If, like many women, you find the face in the mirror doesn’t match the image in your head, skin aging is likely the driving factor. The primary culprits of the aging process of skin are divided into two categories: extrinsic aging caused by chronic exposure to the sun’s UVA and UVB rays, pollution, ionizing radiation, chemicals, toxins and intrinsic aging (influenced by genetics factors, cellular metabolism, hormone and metabolic processes).
Many of the changes that occur in skin structure as a result of aging are expressed prematurely in sun damaged skin, a phenomenon known as photoaging. In fact, up to 80% of skin’s aging is due to sun damage.
As sunlight penetrates the skin, it batters your DNA.
UVB attacks DNA directly, damaging cells in the epidermis. UVA is dubbed the silent wrinkler, as it penetrates layers of skin deeper than other rays causing a delayed tan, delayed wrinkling, and delayed skin cancer.
Melanocytes naturally defend the body against UVB radiation through the production of melanin, a brown colored pigment, that surround nearby epidermal cells. Melanin absorbs incoming UVB light, preventing it from damaging tissues located in skin layers underneath the epidermis. The amount of melanin produced is dependent on the length of time we are exposed to the sun; not only deepening the hue of our suntan but temporarily thickening the epidermal layer of skin.
DNA cells found in the epidermis directly absorb UVB radiation, meaning that these cells are vulnerable injury directly caused by UVB radiation. UVA radiation enhances facial aging through an intermediate step, the induction of free radical formation.
Free radicals damage everything they contact; contributing to photoaging by causing oxidative stress to cells in every layer of the skin –disrupting proper cell function by preventing proper cellular repair, allowing for prolific cellular damage, decay and abnormal cellular growth.
The dermal layer contains crisscrossing collagen fibers that form a strong elastic network. Elastin, a fibrous protein, weaves in between collagen fibers, supporting collagen movement, allowing it to stretch back and forth. Elastin and collagen provide the skin with structure, elasticity and durability, keeping it firm and resilient. The integrity and production of collagen and elastin naturally decline with age, causing skin to sag and wrinkle.
UV exposure prematurely deteriorates the structure of collagen and elastin. Free radicals and UV exposure further degrade these structural proteins by altering the function of fibroblasts. Fibroblasts not only repair damaged collagen and elastin, they also produce new collagen.

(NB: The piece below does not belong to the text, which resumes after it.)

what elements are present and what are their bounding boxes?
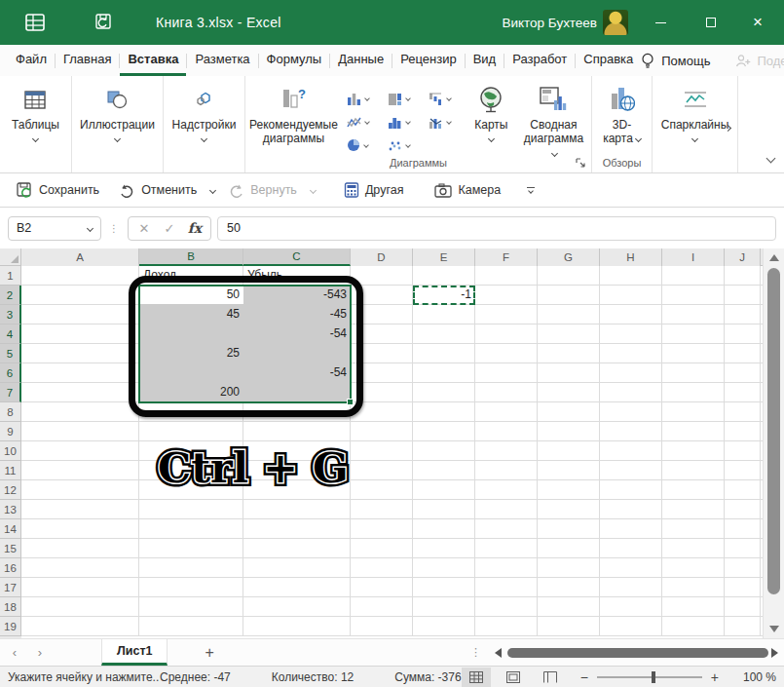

Fibroblasts that are not functioning optimally increase abnormal elastin structure and the decay of collagen structure. Additionally damaged fibroblasts diminish the overall presence of collagen decreasing collagen synthesis at a higher rate than chronological aging.
Ultimately, the dermal layer thins as damaged collagen and elastin fibers are improperly remodeled. Resulting in disorganized networks of damaged collagen and fragmented elastin fibers called solar scars.
All of these effects are cumulative on the appearance of aging skin. The combination of uneven thickening and thinning of the skin’s layers combined with a lack of sub structural support in the dermis layer leads to loose, sagging skin. Skin is no longer able to resist permanent wrinkle formation due to abnormal elastin. This is most apparent as facial wrinkles develop where the skin is folded by expressive muscles. Degradation of the dermis layer increases dryness giving rise the leathery appearance of skin. UVB radiation damages melanocytes, resulting in the overproduction of melanin resulting in brown “age spots”. Telangiectasias, the appearance of red spider web like lines, can also emerge due as UV exposure affects blood vessel dilation.
Most importantly photodamage increases your risk of developing skin cancer because UV exposure causes cellular mutation and inhibits the body’s ability to repair itself! It is estimated that UV is causative for nearly 65% of melanoma and 90% of non-melanoma skin cancers.